8 CIDADES ESCOLHERÃO NOVOS PREFEITOS

Oito cidades de cinco estados terão que escolher novos prefeitos neste domingo (11). De acordo com o Tribunal Superior Eleitoral (TSE), 215,6 mil eleitores deverão retornar às urnas. O novo processo eleitoral foi motivado pela anulação dos resultados obtidos em outubro do ano passado, pois os candidatos que obtiveram mais de 50% dos votos válidos tiveram o registro de candidatura negado.

Em São Paulo, haverá novas eleições em Pedrinhas Paulista, Boa Esperança do Sul, Itaí e Osvaldo Cruz. Novos prefeitos também serão escolhidos em Marituba (PA), Pedro Canário (ES), Ponte Serrada (SC) e em Barra do Piraí (RJ).

Em Boa Esperança do Sul, o prefeito reeleito Jaime Fortino Benassi (PMDB) teve o registro cassado por ter oferecido show gratuito, cestas básicas e ônibus municipais gratuitos à população local. Geraldo Giannetta (PTB), de Pedrinhas Paulista, teve o registo negado por falsidade ideológica nas eleições de 2004. Ele acusou o adversário de compra de votos e não conseguiu provar.

Valter Luiz Martins (PSDB), de Osvaldo Cruz, foi barrado devido à Lei da Ficha Limpa. Em Itaí, o prefeito eleito Luiz Antônio Paschoal (PSDB) não pode ficar com o posto de prefeito por uso indevido de meios de comunicação durante sua campanha à reeleição.

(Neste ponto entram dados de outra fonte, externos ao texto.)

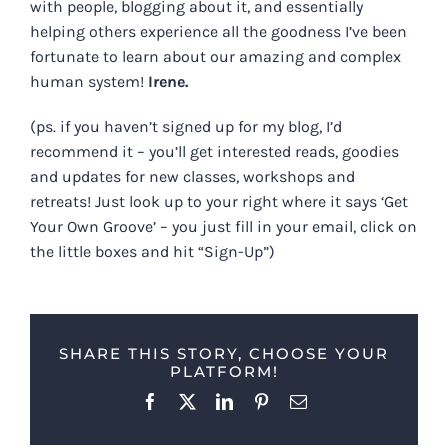
with people, blogging about it, and essentially
helping others experience all the goodness I’ve been
fortunate to learn about our amazing and complex
human system!
Irene.
(ps. if you haven’t signed up for my blog, I’d
recommend it – you’ll get interested reads, goodies
and updates for new classes, workshops and
retreats! Just look up to your right where it says ‘Get
Your Own Groove’ – you just fill in your email, click on
the little boxes and hit “Sign-Up”)
SHARE THIS STORY, CHOOSE YOUR
PLATFORM!
Facebook
X
LinkedIn
Pinterest
Email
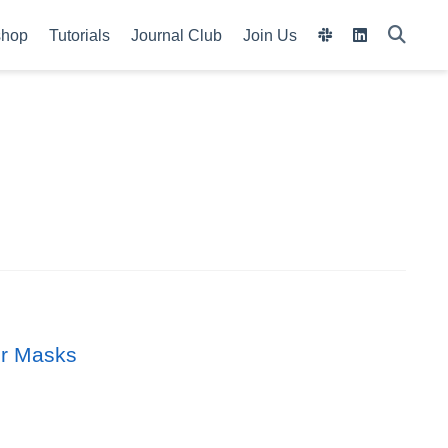
shop
Tutorials
Journal Club
Join Us
wer Masks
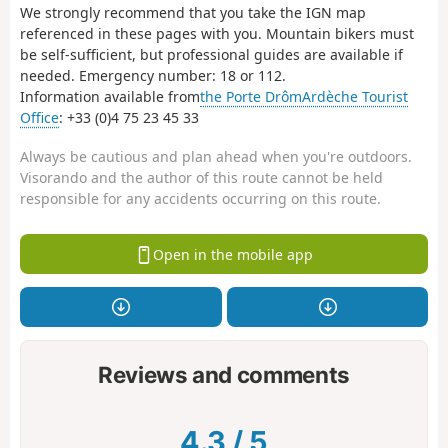
We strongly recommend that you take the IGN map
referenced in these pages with you. Mountain bikers must
be self-sufficient, but professional guides are available if
needed. Emergency number: 18 or 112.
Information available from
the Porte DrômArdèche Tourist
Office
: +33 (0)4 75 23 45 33
Always be cautious and plan ahead when you're outdoors.
Visorando and the author of this route cannot be held
responsible for any accidents occurring on this route.
Open in the mobile app
Reviews and comments
4.3
/
5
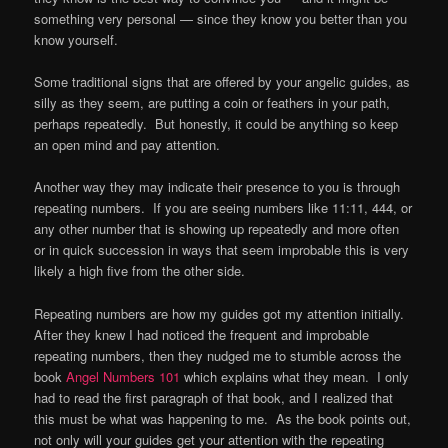
something very personal — since they know you better than you
know yourself.
Some traditional signs that are offered by your angelic guides, as
silly as they seem, are putting a coin or feathers in your path,
perhaps repeatedly. But honestly, it could be anything so keep
an open mind and pay attention.
Another way they may indicate their presence to you is through
repeating numbers. If you are seeing numbers like 11:11, 444, or
any other number that is showing up repeatedly and more often
or in quick succession in ways that seem improbable this is very
likely a high five from the other side.
Repeating numbers are how my guides got my attention initially.
After they knew I had noticed the frequent and improbable
repeating numbers, then they nudged me to stumble across the
book
Angel Numbers 101
which explains what they mean. I only
had to read the first paragraph of that book, and I realized that
this must be what was happening to me. As the book points out,
not only will your guides get your attention with the repeating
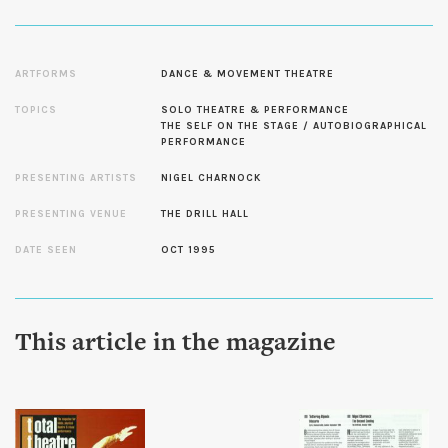
ARTFORMS
DANCE & MOVEMENT THEATRE
TOPICS
SOLO THEATRE & PERFORMANCE
THE SELF ON THE STAGE / AUTOBIOGRAPHICAL
PERFORMANCE
PRESENTING ARTISTS
NIGEL CHARNOCK
PRESENTING VENUE
THE DRILL HALL
DATE SEEN
OCT 1995
This article in the magazine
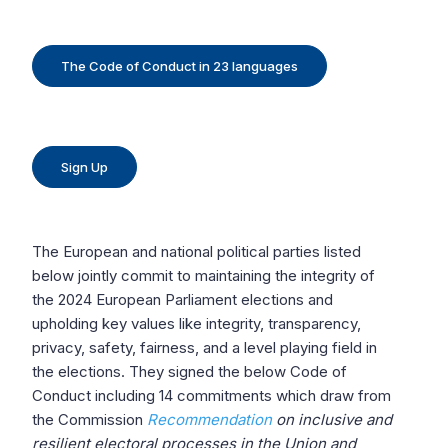
The Code of Conduct in 23 languages
Sign Up
The European and national political parties listed
below jointly commit to maintaining the integrity of
the 2024 European Parliament elections and
upholding key values like integrity, transparency,
privacy, safety, fairness, and a level playing field in
the elections. They signed the below Code of
Conduct including 14 commitments which draw from
the Commission
Recommendation
on inclusive and
resilient electoral processes in the Union and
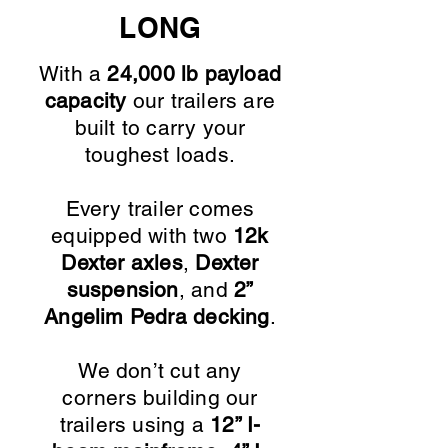
LONG
With a
24,000 lb payload
capacity
our trailers are
built to carry your
toughest loads.
Every trailer comes
equipped with two
12k
Dexter axles
,
Dexter
suspension
, and
2”
Angelim Pedra decking
.
We don’t cut any
corners building our
trailers using a
12” I-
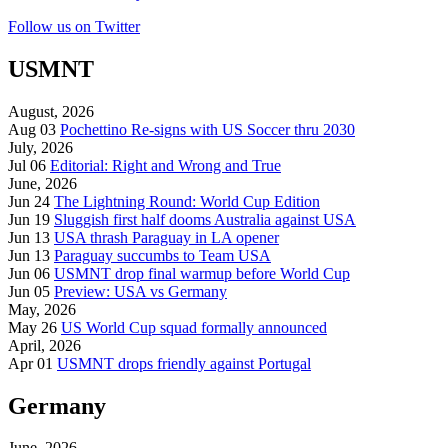
Follow us on Twitter
USMNT
August, 2026
Aug 03
Pochettino Re-signs with US Soccer thru 2030
July, 2026
Jul 06
Editorial: Right and Wrong and True
June, 2026
Jun 24
The Lightning Round: World Cup Edition
Jun 19
Sluggish first half dooms Australia against USA
Jun 13
USA thrash Paraguay in LA opener
Jun 13
Paraguay succumbs to Team USA
Jun 06
USMNT drop final warmup before World Cup
Jun 05
Preview: USA vs Germany
May, 2026
May 26
US World Cup squad formally announced
April, 2026
Apr 01
USMNT drops friendly against Portugal
Germany
June, 2026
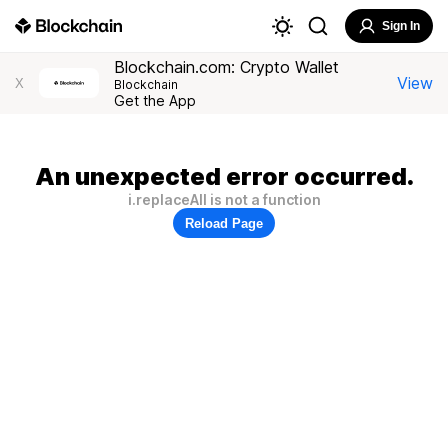
Sign In
Blockchain.com: Crypto Wallet
View
X
Blockchain
Get the App
An unexpected error occurred.
i.replaceAll is not a function
Reload Page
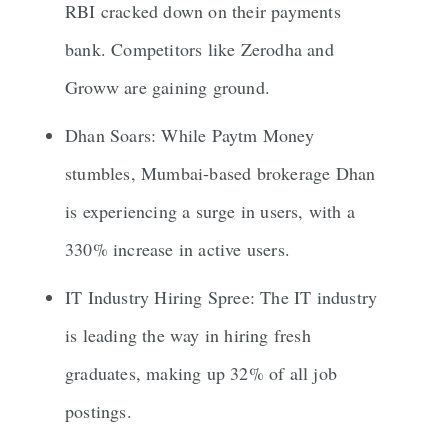
RBI cracked down on their payments
bank. Competitors like Zerodha and
Groww are gaining ground.
Dhan Soars: While Paytm Money
stumbles, Mumbai-based brokerage Dhan
is experiencing a surge in users, with a
330% increase in active users.
IT Industry Hiring Spree: The IT industry
is leading the way in hiring fresh
graduates, making up 32% of all job
postings.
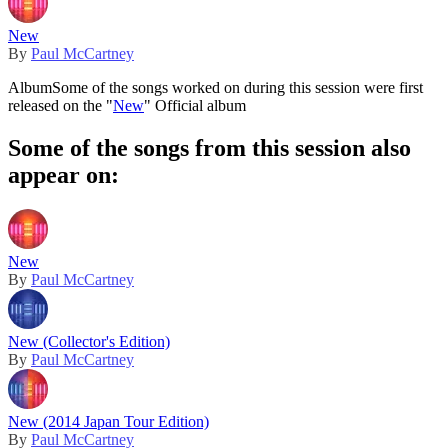
New
By
Paul McCartney
Album
Some of the songs worked on during this session were first
released on the "
New
" Official album
Some of the songs from this session also
appear on:
New
By
Paul McCartney
New (Collector's Edition)
By
Paul McCartney
New (2014 Japan Tour Edition)
By
Paul McCartney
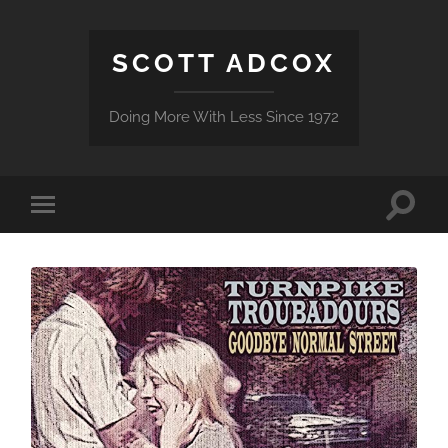
SCOTT ADCOX
Doing More With Less Since 1972
Toggle
Toggle
search
mobile
field
menu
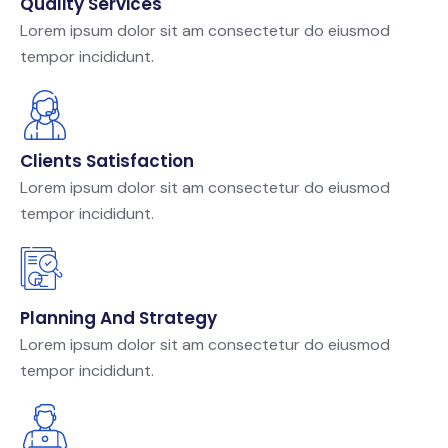
Quality Services
Lorem ipsum dolor sit am consectetur do eiusmod
tempor incididunt.
Clients Satisfaction
Lorem ipsum dolor sit am consectetur do eiusmod
tempor incididunt.
Planning And Strategy
Lorem ipsum dolor sit am consectetur do eiusmod
tempor incididunt.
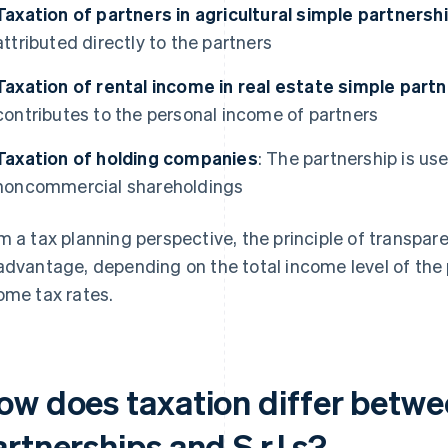
Taxation of partners in agricultural simple partnersh
attributed directly to the partners
Taxation of rental income in real estate simple part
contributes to the personal income of partners
Taxation of holding companies
: The partnership is u
noncommercial shareholdings
m a tax planning perspective, the principle of transpa
advantage, depending on the total income level of the 
ome tax rates.
ow does taxation differ betwe
rtnerships and S.r.l.s?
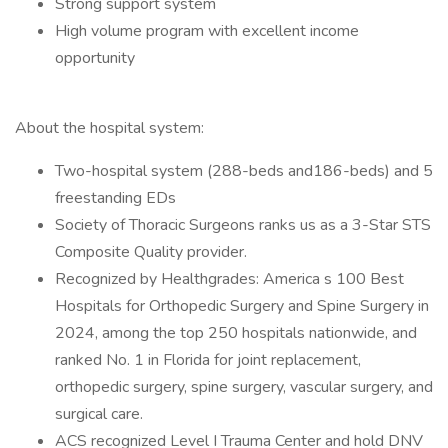
Strong support system
High volume program with excellent income
opportunity
About the hospital system:
Two-hospital system (288-beds and186-beds) and 5
freestanding EDs
Society of Thoracic Surgeons ranks us as a 3-Star STS
Composite Quality provider.
Recognized by Healthgrades: America s 100 Best
Hospitals for Orthopedic Surgery and Spine Surgery in
2024, among the top 250 hospitals nationwide, and
ranked No. 1 in Florida for joint replacement,
orthopedic surgery, spine surgery, vascular surgery, and
surgical care.
ACS recognized Level I Trauma Center and hold DNV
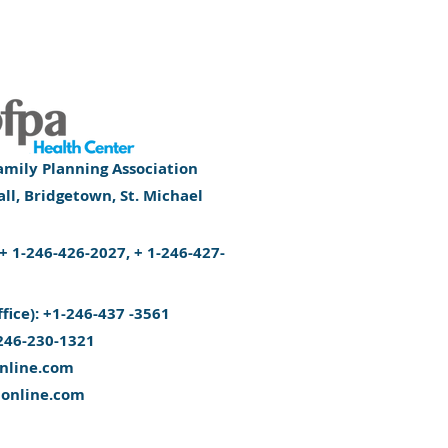
mily Planning Association
l, Bridgetown, St. Michael
): + 1-246-426-2027, + 1-246-427-
ffice): +1-246-437 -3561
246-230-1321
nline.com
aonline.com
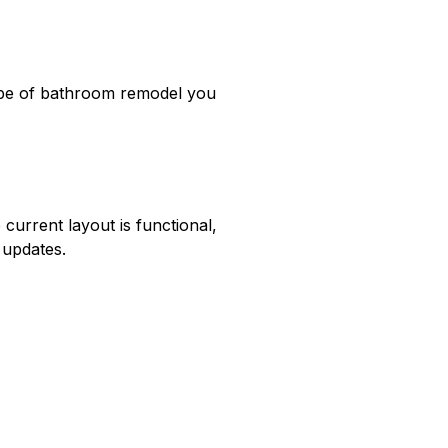
t type of bathroom remodel you 
urrent layout is functional, 
 updates.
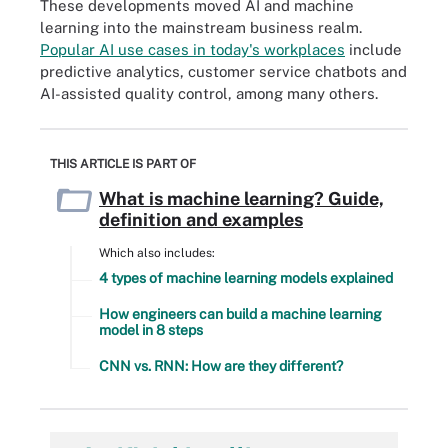
These developments moved AI and machine
learning into the mainstream business realm.
Popular AI use cases in today's workplaces
include
predictive analytics, customer service chatbots and
AI-assisted quality control, among many others.
THIS ARTICLE IS PART OF
What is machine learning? Guide,
definition and examples
Which also includes:
4 types of machine learning models explained
How engineers can build a machine learning
model in 8 steps
CNN vs. RNN: How are they different?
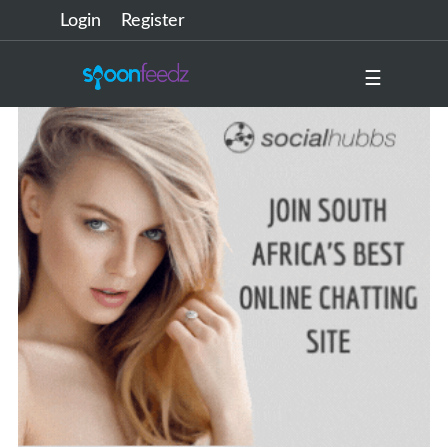
Login
Register
☰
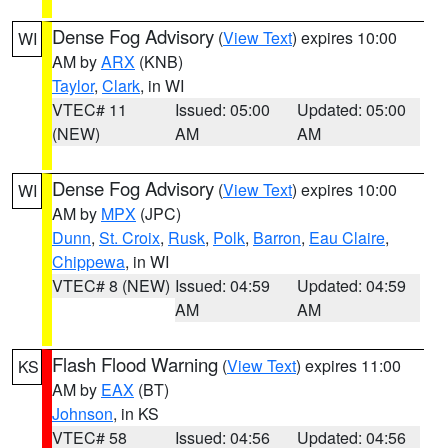
Dense Fog Advisory
(
View Text
) expires 10:00
WI
AM by
ARX
(KNB)
Taylor
,
Clark
, in WI
VTEC# 11
Issued: 05:00
Updated: 05:00
(NEW)
AM
AM
Dense Fog Advisory
(
View Text
) expires 10:00
WI
AM by
MPX
(JPC)
Dunn
,
St. Croix
,
Rusk
,
Polk
,
Barron
,
Eau Claire
,
Chippewa
, in WI
VTEC# 8 (NEW)
Issued: 04:59
Updated: 04:59
AM
AM
Flash Flood Warning
(
View Text
) expires 11:00
KS
AM by
EAX
(BT)
Johnson
, in KS
VTEC# 58
Issued: 04:56
Updated: 04:56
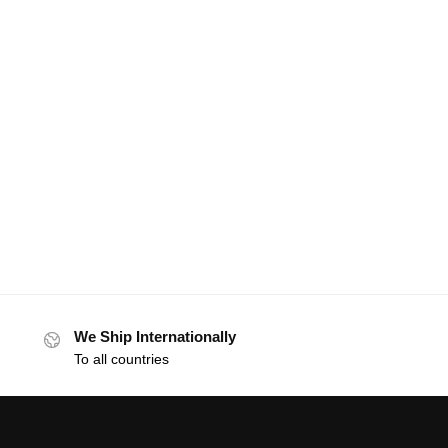
We Ship Internationally
To all countries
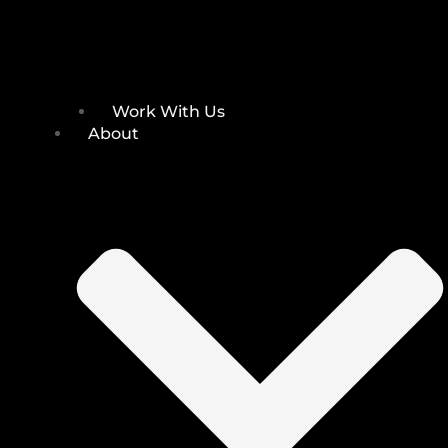
Work With Us
About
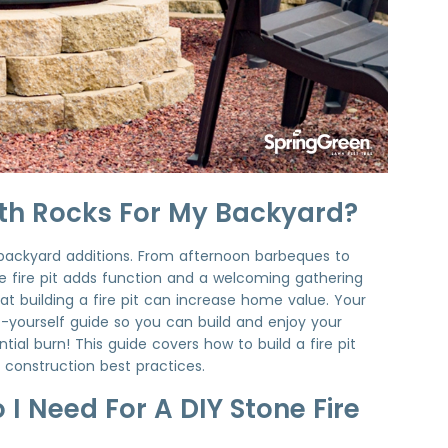
With Rocks For My Backyard?
 backyard additions. From afternoon barbeques to
e fire pit adds function and a welcoming gathering
hat building a fire pit can increase home value. Your
t-yourself guide so you can build and enjoy your
ial burn! This guide covers how to build a fire pit
it construction best practices.
I Need For A DIY Stone Fire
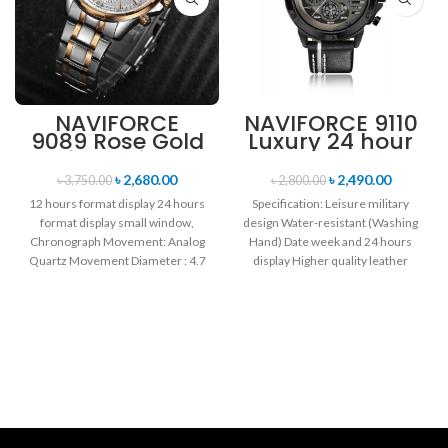
NAVIFORCE
NAVIFORCE 9110
9089 Rose Gold
Luxury 24 hour
White Stainless
Date, Week
Steel
Display Sports
৳
2,680.00
৳
2,490.00
৳
3,750.00
৳
2,800.00
Chronograph
Quartz Military
12 hours format display 24 hours
Specification: Leisure military
Watch for Men
Wristwatch-
format display small window,
design Water-resistant (Washing
Black white
Chronograph Movement: Analog
Hand) Date week and 24 hours
Quartz Movement Diameter : 4.7
display Higher quality leather
cm Window
band Movement: Quartz
movement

Em Barra do Piraí (RJ), o prefeito Maércio Fernando Oliveira de Almeida (PMDB), e seu vice, Norival Garcia da Silva Júnior (PV), foram cassados por abuso de poder e uso indevido de meios de comunicação. O candidato eleito em Ponte Serrada (SC), Clodemar Christianetti Ferreira, foi afastado com base na Lei da Ficha Limpa.

Em Canário (ES), Antônio Wilson Fiorot (PSB) e Leone Márcio Santos (PT) foram afastados dos cargos porque no momento do registro, Fiorot estava inelegível. Ele vai concorrer novamente porque a decisão que prejudicava sua participação foi anulada. Em Marituba (PA) o prefeito eleito em 2012, Mário Filho (PSD), teve seu registro indeferido por falta de quitação eleitoral.

O TSE informa que foram feitas novas eleições em 42 municípios de 15 Estados desde o início do ano. Os valores gastos com os novos pleitos passaram a ser cobrados dos prefeitos cassados desde 2012. Até o momento, foram ajuizadas ações de cobrança em 51 cidades. A Advocacia-Geral da União pretende recuperar mais de R$ 2,7 milhões em 88 cidades de 20 estados.